The ghost (he can’t bear to think of that sad, dripping spectre in the corner as Gus) doesn’t speak. It just sits in the corner, glowing a watery grey-blue, and always damp from head to sodding toe. It drips, a translucent ectoplasmic substance like some horrifying parody of water, and its hair is full of seaweed, its lips a darker blue.

This, Jack thinks, must have been what Gus looked like in his last moments, when the trapper of Gruhuken dragged him under, when Jack could not link their hands in time to pull Gus to safety. Gus must have drowned like this, filled with water and frozen-lipped. Jack loved this man, and now he is a ghost in the corner of a grim little cottage, far from the sea, but still leaking ocean into the carpet.

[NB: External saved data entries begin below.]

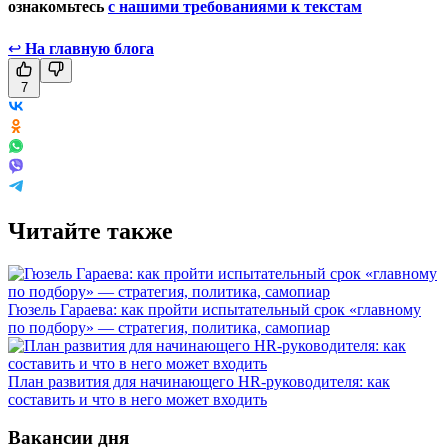
ознакомьтесь
с нашими требованиями к текстам
↩
На главную блога
7
Читайте также
Гюзель Гараева: как пройти испытательный срок «главному
по подбору» — стратегия, политика, самопиар
План развития для начинающего HR-руководителя: как
составить и что в него может входить
Вакансии дня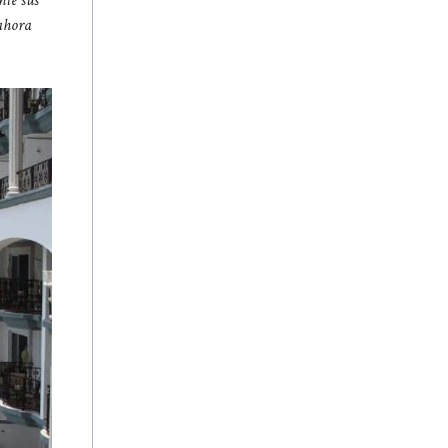
 ahora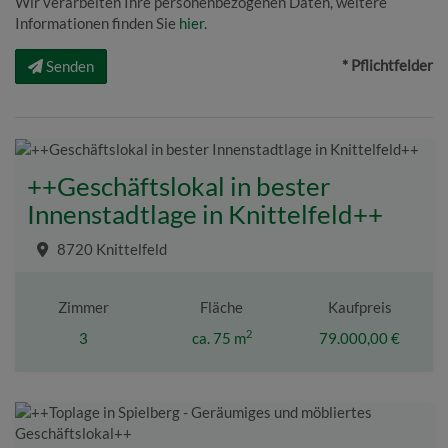
Wir verarbeiten Ihre personenbezogenen Daten, weitere
Informationen finden Sie
hier
.
* Pflichtfelder
Senden
++Geschäftslokal in bester
Innenstadtlage in Knittelfeld++
8720 Knittelfeld
Zimmer
Fläche
Kaufpreis
2
3
ca. 75 m
79.000,00 €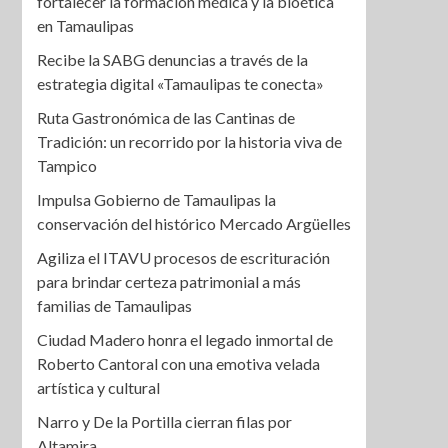
fortalecer la formación médica y la bioética
en Tamaulipas
Recibe la SABG denuncias a través de la
estrategia digital «Tamaulipas te conecta»
Ruta Gastronómica de las Cantinas de
Tradición: un recorrido por la historia viva de
Tampico
Impulsa Gobierno de Tamaulipas la
conservación del histórico Mercado Argüelles
Agiliza el ITAVU procesos de escrituración
para brindar certeza patrimonial a más
familias de Tamaulipas
Ciudad Madero honra el legado inmortal de
Roberto Cantoral con una emotiva velada
artística y cultural
Narro y De la Portilla cierran filas por
Altamira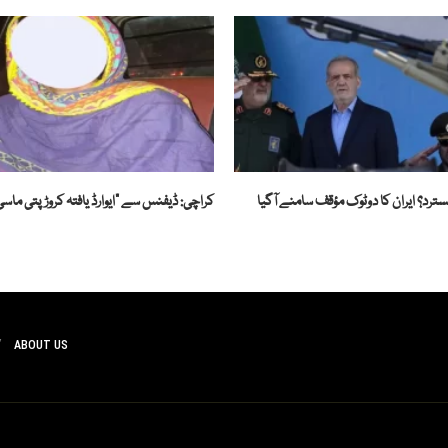
ترد؟ ایران کا دوٹوک مؤقف سامنے آگیا
کراچی: ڈیفنس سے "ایوارڈ یافتہ کروڑ پتی ماسی
ABOUT US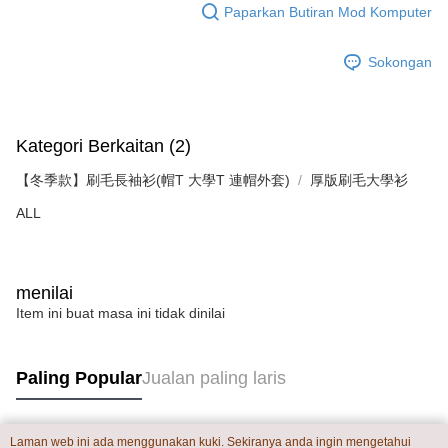
Paparkan Butiran Mod Komputer
Sokongan
Kategori Berkaitan (2)
【冬季款】刷毛長袖衫(帽T 大學T 連帽外套)
厚版刷毛大學衫
ALL
menilai
Item ini buat masa ini tidak dinilai
Paling Popular
Jualan paling laris
Laman web ini ada menggunakan kuki. Sekiranya anda ingin mengetahui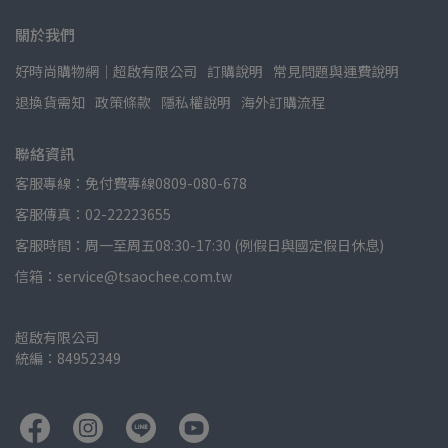
關於我們
好時尚購物網│超啟有限公司
訂購說明
常見問題與運費說明
退換貨需知
政策條款
隱私權說明
海外訂購流程
聯絡資訊
客服專線：免付費專線0809-080-678
客服傳真：02-22223655
客服時間：周一至周五08:30-17:30 (例假日與國定假日休息)
信箱：service@tsaochee.com.tw
超啟有限公司
統編：84952349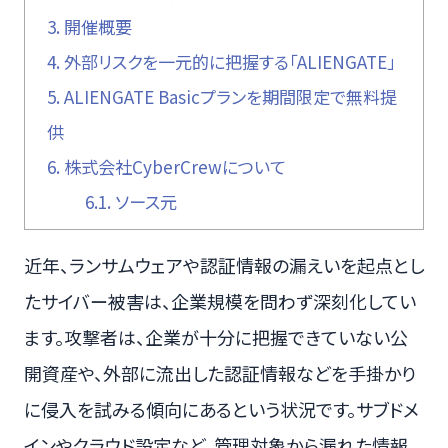
3.
開催概要
4.
外部リスクを一元的に把握する「ALIENGATE」
5.
ALIENGATE Basicプランを期間限定で無料提
供
6.
株式会社CyberCrewについて
6.1.
ソース元
近年、ランサムウェアや認証情報の漏えいを起点とし
たサイバー被害は、企業規模を問わず深刻化してい
ます。攻撃者は、企業が十分に把握できていない公
開資産や、外部に流出した認証情報などを手掛かり
に侵入を試みる傾向にあるという状況です。サブドメ
インやクラウド設定など、管理対象から漏れた情報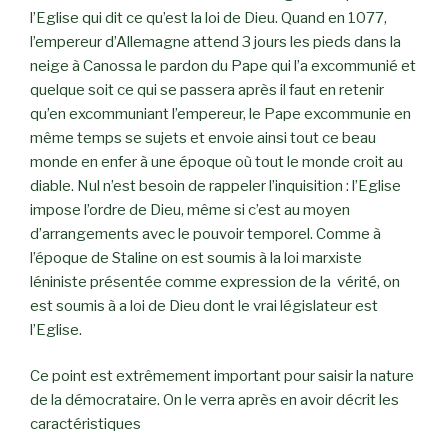
l’Eglise qui dit ce qu’est la loi de Dieu. Quand en 1077,
l’empereur d’Allemagne attend 3 jours les pieds dans la
neige à Canossa le pardon du Pape qui l’a excommunié et
quelque soit ce qui se passera après il faut en retenir
qu’en excommuniant l’empereur, le Pape excommunie en
même temps se sujets et envoie ainsi tout ce beau
monde en enfer à une époque où tout le monde croit au
diable. Nul n’est besoin de rappeler l’inquisition : l’Eglise
impose l’ordre de Dieu, même si c’est au moyen
d’arrangements avec le pouvoir temporel. Comme à
l’époque de Staline on est soumis à la loi marxiste
léniniste présentée comme expression de la vérité, on
est soumis à a loi de Dieu dont le vrai législateur est
l’Eglise.
Ce point est extrêmement important pour saisir la nature
de la démocrataire. On le verra après en avoir décrit les
caractéristiques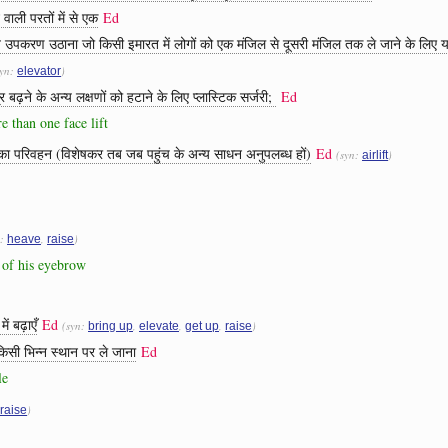
वाली परतों में से एक
Ed
युक्त उपकरण उठाना जो किसी इमारत में लोगों को एक मंजिल से दूसरी मंजिल तक ले जाने के लिए यां
syn:
)
elevator
्र बढ़ने के अन्य लक्षणों को हटाने के लिए प्लास्टिक सर्जरी;
Ed
e than one face lift
ुओं का परिवहन (विशेषकर तब जब पहुंच के अन्य साधन अनुपलब्ध हों)
Ed
(syn:
)
airlift
n:
,
)
heave
raise
t of his eyebrow
ं बढ़ाएँ
Ed
(syn:
,
,
,
)
bring up
elevate
get up
raise
सी भिन्न स्थान पर ले जाना
Ed
le
)
raise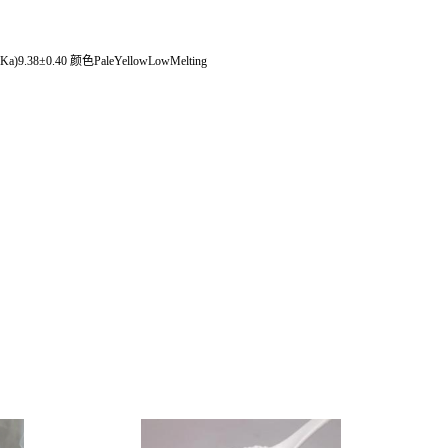
a)9.38±0.40 颜色PaleYellowLowMelting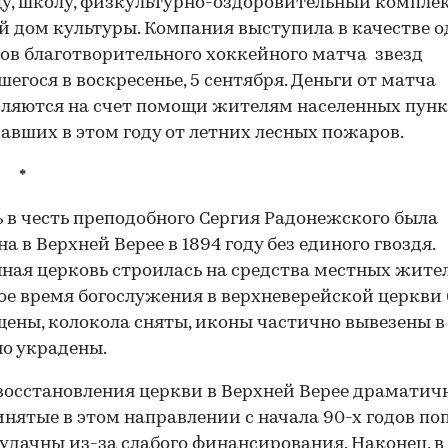
у, школу, физкультурно-оздоровительный комплек
й дом культуры. Компания выступила в качестве о
ов благотворительного хоккейного матча звезд
шегося в воскресенье, 5 сентября. Деньги от матча
ляются на счет помощи жителям населенных пунк
авших в этом году от летних лесных пожаров.
 *
 в честь преподобного Сергия Радонежского была
на в Верхней Верее в 1894 году без единого гвоздя.
ная церковь строилась на средства местных жител
ое время богослужения в верхневерейской церкви
ены, колокола сняты, иконы частично вывезены в
о украдены.
восстановления церкви в Верхней Верее драматичн
нятые в этом направлении с начала 90-х годов п
удачны из-за слабого финансирования. Наконец, в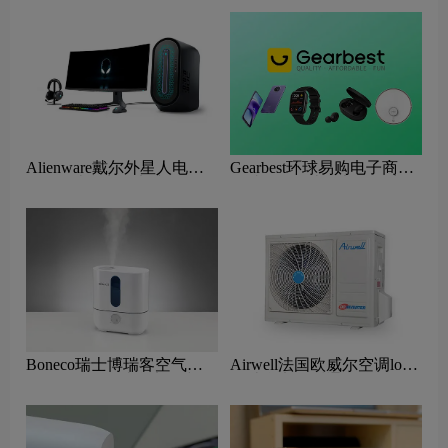
Alienware戴尔外星人电脑
Gearbest环球易购电子商务
logo设计含义及电脑硬件品
网站logo设计含义及跨境平
牌理念
台品牌理念
Boneco瑞士博瑞客空气处
Airwell法国欧威尔空调logo
理设备logo设计含义及空调
设计含义及暖通品牌理念
品牌理念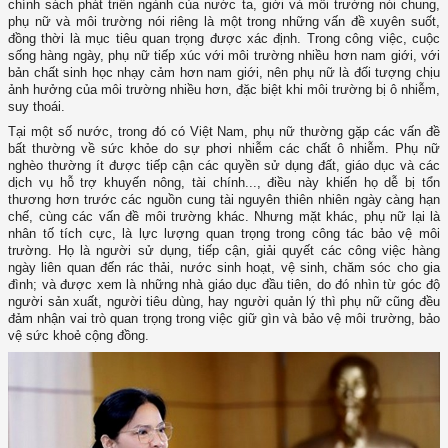
chính sách phát triển ngành của nước ta, giới và môi trường nói chung,
phụ nữ và môi trường nói riêng là một trong những vấn đề xuyên suốt,
đồng thời là mục tiêu quan trọng được xác định. Trong công việc, cuộc
sống hàng ngày, phụ nữ tiếp xúc với môi trường nhiều hơn nam giới, với
bản chất sinh học nhạy cảm hơn nam giới, nên phụ nữ là đối tượng chịu
ảnh hưởng của môi trường nhiều hơn, đặc biệt khi môi trường bị ô nhiễm,
suy thoái.
Tại một số nước, trong đó có Việt Nam, phụ nữ thường gặp các vấn đề
bất thường về sức khỏe do sự phơi nhiễm các chất ô nhiễm. Phụ nữ
nghèo thường ít được tiếp cận các quyền sử dụng đất, giáo dục và các
dịch vụ hỗ trợ khuyến nông, tài chính..., điều này khiến họ dễ bị tổn
thương hơn trước các nguồn cung tài nguyên thiên nhiên ngày càng hạn
chế, cùng các vấn đề môi trường khác. Nhưng mặt khác, phụ nữ lại là
nhân tố tích cực, là lực lượng quan trọng trong công tác bảo vệ môi
trường. Họ là người sử dụng, tiếp cận, giải quyết các công việc hàng
ngày liên quan đến rác thải, nước sinh hoạt, vệ sinh, chăm sóc cho gia
đình; và được xem là những nhà giáo dục đầu tiên, do đó nhìn từ góc độ
người sản xuất, người tiêu dùng, hay người quản lý thì phụ nữ cũng đều
đảm nhận vai trò quan trọng trong việc giữ gìn và bảo vệ môi trường, bảo
vệ sức khoẻ cộng đồng.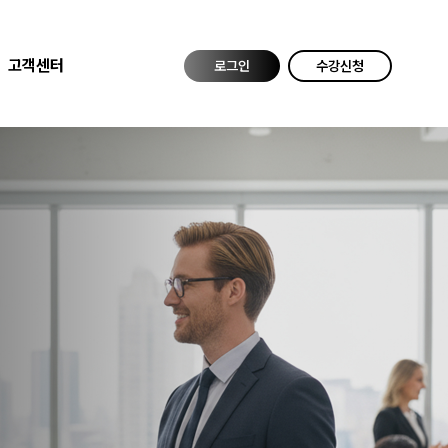
고객센터
로그인
수강신청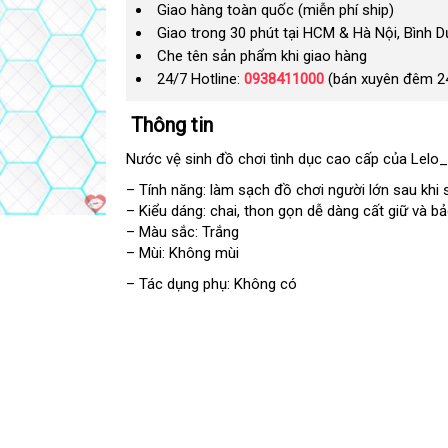
Giao hàng toàn quốc (miễn phí ship)
Giao trong 30 phút tại HCM & Hà Nội, Bình 
Che tên sản phẩm khi giao hàng
24/7 Hotline:
0938411000
(bán xuyên đêm 2
Thông tin
Nước vệ sinh đồ chơi tình dục cao cấp
giảm
của Lelo
giá
– Tính năng: làm sạch đồ chơi người lớn sau khi
– Kiểu dáng: chai
thảo
, thon gọn dễ dàng cất giữ
mua
và b
– Màu sắc: Trắng
luận
sắm
– Mùi: Không mùi
– Tác dụng phụ: Không có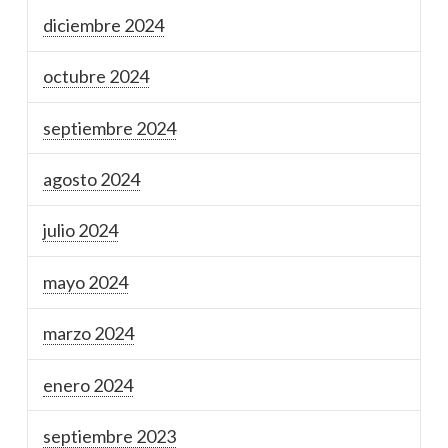
diciembre 2024
octubre 2024
septiembre 2024
agosto 2024
julio 2024
mayo 2024
marzo 2024
enero 2024
septiembre 2023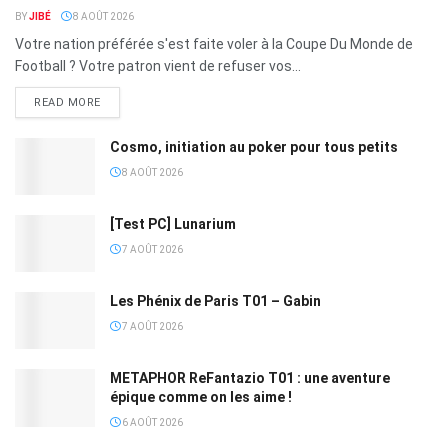
BY
JIBÉ
8 AOÛT 2026
Votre nation préférée s'est faite voler à la Coupe Du Monde de
Football ? Votre patron vient de refuser vos...
READ MORE
Cosmo, initiation au poker pour tous petits
8 AOÛT 2026
[Test PC] Lunarium
7 AOÛT 2026
Les Phénix de Paris T01 – Gabin
7 AOÛT 2026
METAPHOR ReFantazio T01 : une aventure
épique comme on les aime !
6 AOÛT 2026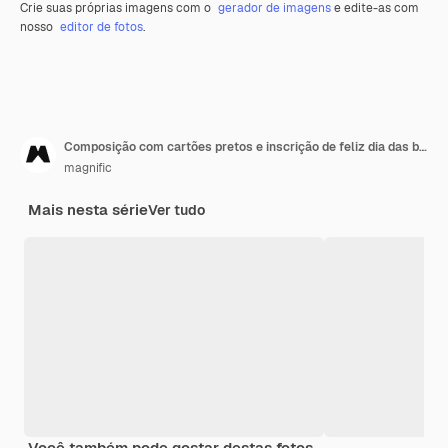
Crie suas próprias imagens com o
gerador de imagens
e edite-as com
nosso
editor de fotos
.
Composição com cartões pretos e inscrição de feliz dia das bruxas
magnific
Mais nesta série
Ver tudo
Você também pode gostar destas fotos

“Why did you follow me?” Jack asks for what must be the millionth time.

The ghost doesn’t say anything. It never does, which makes Jack feel halfway relieved and halfway cheated. The silence is eerie, but a ghost hooting like an owl in the corner would be worse than eerie, and Jack would probably find himself despising this ghost that was once Gus. Even now, without any wailing, he finds himself resenting the ghosts, as he once resented all the other members of the doomed expedition to Gruhuken. This silent, damp phantasm is only a memory of someone and something that was once a source of goodness and optimism in his life. Jack wants to cry.

Isak doesn’t care much for the ghost either. He growls at it sometimes, but he is not afraid. Perhaps he senses that this ghost is not a threat, merely an admonition, and thus, no danger to either himself or his master. If it could speak, the ghost would not do so ragefully. It is not the trapper of Gruhuken, and it would, in some brittle version of Gus’s comforting voice, say only one thing, very softly, and with so much pain in its eyes.

_How could you leave me to die?_

***

One evening, the ghost follows Jack to his bed. It floats silently up to him, and drips onto the bedspread.

“Go away,” he says, his voice heavy with tiredness and a bit sharp. “Go stand in the corner and judge me as usual.”

The ghost reaches out a waterlogged hand and presses it to Jack’s forehead. For a non-corporeal thing, it’s surprisingly cold, and Jack yelps. The ghost turns, and floats to its usual corner, where it stands again, looking at Jack with disappointed eyes. Jack falls asleep in the faint blue glow it casts.

He dreams about Gruhuken, which in itself, is not an unusual thing for him to dream about. The unusual thing here is how vivid and cold tonight’s dream-Gruhuken is, how dark. But the aurora is above when he steps outside, and Gus is there. There’s no sign of Algie.

“Gus,” Jack hears his dream-self say, “there is a ghost here. We have to leave.”

He wakes with a start, the ghost hanging over him. It seems more corporeal, somehow, present in a way it has never been before. It still drips, but the droplets look more watery, and less like a melting, phosphorescent jelly.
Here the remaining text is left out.